### Assignment
Print all of the data exactly, but drop the pictures.

——————————

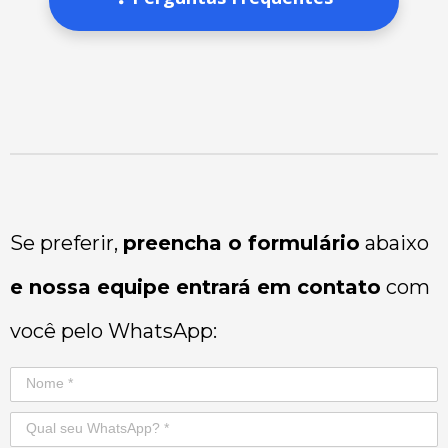
Se preferir,
preencha o formulário
abaixo
e nossa equipe entrará em contato
com
você pelo WhatsApp:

——————————

### Expected output
Se preferir,
preencha o formulário
abaixo
e nossa equipe entrará em contato
com
você pelo WhatsApp:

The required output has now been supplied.